Women’s Rights National Historic Park
Location: Seneca Falls, NY
Visit the site of the historic Seneca Falls Convention where the Declaration of Sentiments was crafted and signed, demanding women’s rights to vote, earn income, own property, and more. Drawing more than 300 people through grassroots mobilization, this 1848 convention marked the formal beginning of a sweeping political and social movement. The site was sanctioned by the National Park Service in 1980 to preserve its historic setting and character.
Much of the site can be explored via a virtual tour here: http://bit.ly/2poC1xX
Digital Exhibits from National Women’s History Museum
Location (future): Washington D.C.
While the brick-and-mortar National Women’s History Museum slated for Washington D.C’s national mall is not yet a reality, you can view a number of digital exhibits on their website at the link above. Some chronicle important milestone events, while others celebrate extraordinary female athletes, scientists, adventurers, political leaders and more.
Like what you see? Consider supporting the museum with a donation or membership in honor of Women’s History Month to help the physical building to fruition. For ways to give or get involved, visit https://www.nwhm.org/support-us.

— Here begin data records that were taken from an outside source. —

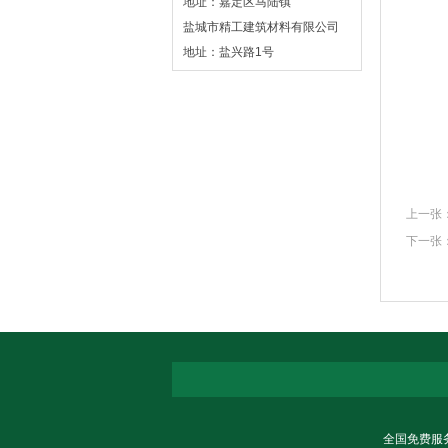
地址：嘉定区马陆镇
盐城市精工建筑材料有限公司
地址：盐兴路1号
上一张
下一张
全国免费服务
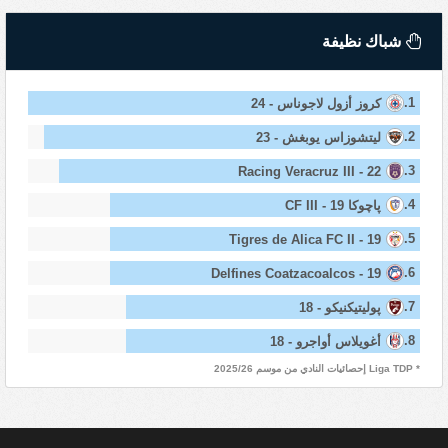
شباك نظيفة
1.
كروز أزول لاجوناس - 24
2.
ليتشوزاس يوبغش - 23
3.
Racing Veracruz III - 22
4.
پاچوكا CF III - 19
5.
Tigres de Alica FC II - 19
6.
Delfines Coatzacoalcos - 19
7.
پوليتيكنيكو - 18
8.
أغويلاس أواجرو - 18
* Liga TDP إحصائيات النادي من موسم 2025/26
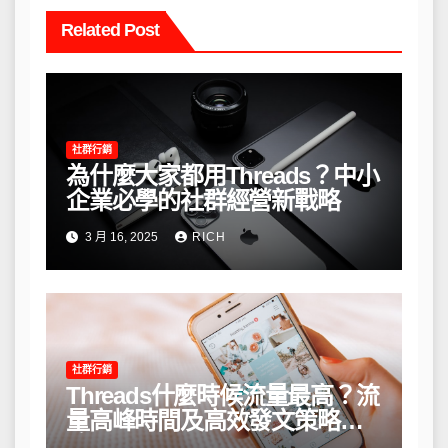
Related Post
社群行銷
為什麼大家都用Threads？中小
企業必學的社群經營新戰略
3 月 16, 2025
RICH
社群行銷
Threads什麼時候流量最高？流
量高峰時間及高效發文策略攻
略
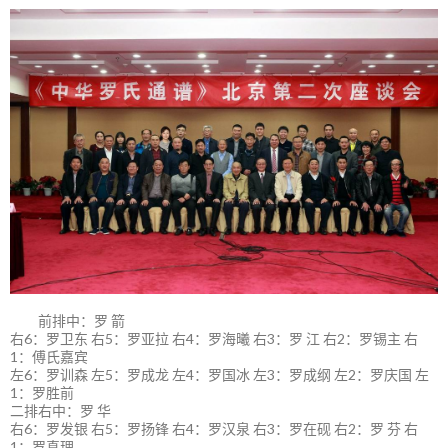
前排中：罗 箭
右6：罗卫东 右5：罗亚拉 右4：罗海曦 右3：罗 江 右2：罗锡主 右
1：傅氏嘉宾
左6：罗训森 左5：罗成龙 左4：罗国冰 左3：罗成纲 左2：罗庆国 左
1：罗胜前
二排右中：罗 华
右6：罗发银 右5：罗扬锋 右4：罗汉泉 右3：罗在砚 右2：罗 芬 右
1：罗真理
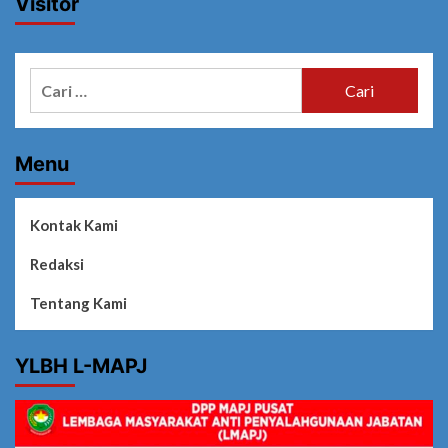
Visitor
Cari
untuk:
Menu
Kontak Kami
Redaksi
Tentang Kami
YLBH L-MAPJ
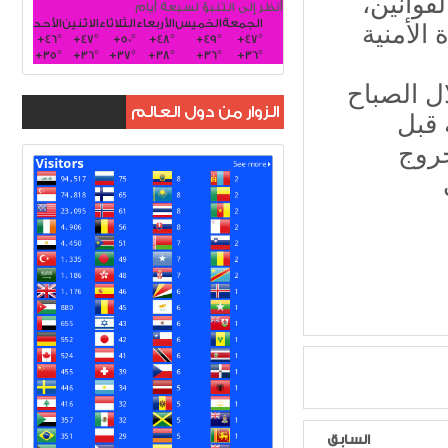
قوانين،
أنظر إلى التنبؤ لسبعة أيام
الجمعة
الخميس
الأربعاء
الثلاثاء
الاثنين
الأحد
 الأمنية
+
46°
+
47°
+
50°
+
48°
+
49°
+
47°
+
35°
+
36°
+
37°
+
38°
+
36°
+
36°
ل الصباح
الزوار من دول العالم
 قبل
خروج
السابق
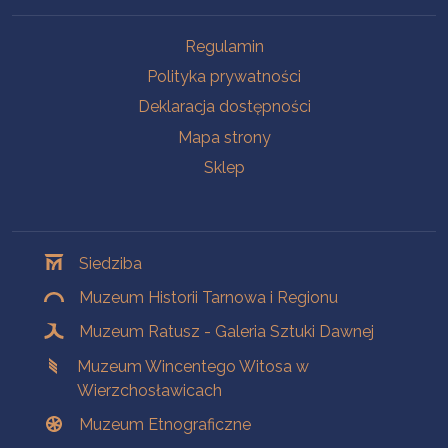
Na skróty
Regulamin
Polityka prywatności
Deklaracja dostępności
Mapa strony
Sklep
Oddziały
Siedziba
Muzeum Historii Tarnowa i Regionu
Muzeum Ratusz - Galeria Sztuki Dawnej
Muzeum Wincentego Witosa w
Wierzchosławicach
Muzeum Etnograficzne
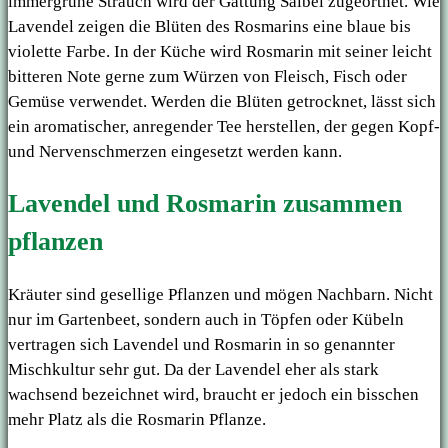
immergrüne Strauch wird der Gattung Salbei zugeortnet. Wie
Lavendel zeigen die Blüten des Rosmarins eine blaue bis
violette Farbe. In der Küche wird Rosmarin mit seiner leicht
bitteren Note gerne zum Würzen von Fleisch, Fisch oder
Gemüse verwendet. Werden die Blüten getrocknet, lässt sich
ein aromatischer, anregender Tee herstellen, der gegen Kopf-
und Nervenschmerzen eingesetzt werden kann.
Lavendel und Rosmarin zusammen
pflanzen
Kräuter sind gesellige Pflanzen und mögen Nachbarn. Nicht
nur im Gartenbeet, sondern auch in Töpfen oder Kübeln
vertragen sich Lavendel und Rosmarin in so genannter
Mischkultur sehr gut. Da der Lavendel eher als stark
wachsend bezeichnet wird, braucht er jedoch ein bisschen
mehr Platz als die Rosmarin Pflanze.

Women in Science at Cleveland Museum of Natural History
Location: Cleveland, OH
This series of special events, programs, and multimedia content aims to showcase the work of past and current female scientists—and inspire the next generation of women with STEM interests. During select upcoming Scientist Saturdays, visitors can meet leading female scientists of today and learn about their work. For complete program details, visit https://www.cmnh.org/womeninscience.
Georgia O’Keeffe Museum
Location: Santa Fe, NM
A pioneer of modern art, iconic painter Georgia O’Keeffe is perhaps best known for her abstracted close-ups of natural elements such as flowers and rocks. Her namesake museum’s collection comprises more than 3,000 of her works, which are variously featured in O’Keeffe-only exhibitions as well as together with works by other contemporary artists. Apart from its main campus, the museum also manages two of the artist’s former residences and studios, a research center, and a library.
“March to Empowerment” at Women’s Museum of California
Location: San Diego, CA
The museum’s “March to Empowerment” exhibit uses objects from its archive Alice Park Collection to tell stories of individual suffragettes as well as broader narratives of women’s empowerment spanning the 19th and 20th centuries. Another exhibit titled “In the Company of Women” explores how women’s social clubs evolved from recreational outlets into catalysts for important social movements that helped shape public policy at local and national levels.
A conversation starter like none other, the Guerilla Girls are a group of feminist artist-activists who seek to expose corruption and bias in mainstream culture through the use of humor, outrageous visuals, and more. In public, they wear gorilla masks to maintain anonymity and keep the focus on the issues. They work all over the world, partnering with museums and other cultural institutions to host events—sometimes even turning their “creative complaining” toward the institutions themselves. A complete list of upcoming gigs, exhibitions and events is available on their website.